Raymond Blanc on Ollie Dabbous, chef and owner, Dabbous, London
Ollie is young and full of ideas and creativity. Seasonality is central to his cuisine, which I think is so important. He grows his own fresh herbs – it’s what all of us should be doing at home, too. He is truly innovative with his cooking: I like that he is pushing gastronomic boundaries.
Allegra McEvedy on April Bloomfield, chef and co-owner, the Spotted Pig and the Breslin, NYC
So many chefs these days force things, with too much going on, too many unusual ingredients just to be different. But with April, there is no tension on the plate, just a beautiful simplicity. It’s a joy to eat. And when you meet her, she’s exactly the same, down to earth, relaxed; she doesn’t care for fame. She just wants to make good food and make people happy.

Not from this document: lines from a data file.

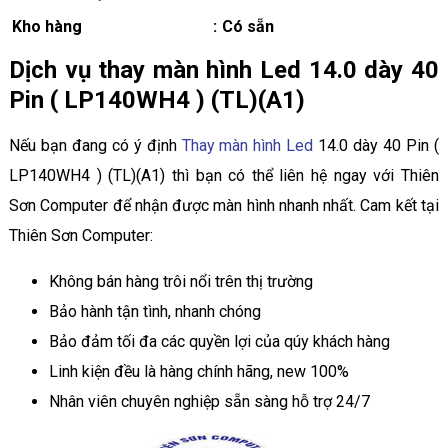
Kho hàng
:
Có sẵn
Dịch vụ thay màn hình Led 14.0 dày 40
Pin ( LP140WH4 ) (TL)(A1)
Nếu bạn đang có ý định
Thay màn hình Led
14.0 dày 40 Pin (
LP140WH4 ) (TL)(A1) thì bạn có thể liên hệ ngay với Thiên
Sơn Computer để nhận được màn hình nhanh nhất. Cam kết tại
Thiên Sơn Computer:
Không bán hàng trôi nổi trên thị trường
Bảo hành tận tình, nhanh chóng
Bảo đảm tối đa các quyền lợi của qúy khách hàng
Linh kiện đều là hàng chính hãng, new 100%
Nhân viên chuyên nghiệp sẵn sàng hỗ trợ 24/7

Asma Khan on Cyrus Rustom Todiwala, chef proprietor, Café Spice Namasté
Much like Vivek Singh, Cyrus is keeping alive the roots of authentic, traditional Indian cuisine in his food, traditions that even in India are dying out. His Parsee heritage is a beautiful amalgamation of Indian and Iranian influences. I’ve loved it from the first time I ate at his Khaadraas Club – I was stunned to be eating dishes, here in London, that I hadn’t tasted since I was a child eating at friends’ houses in India.
Stevie Parle on Ruth Rogers, chef and co-founder, River Café
For her confidence, vision and dedication to delicious, simple food. And for the fact that, nearly 30 years after River Café opened, she’s still on the pass.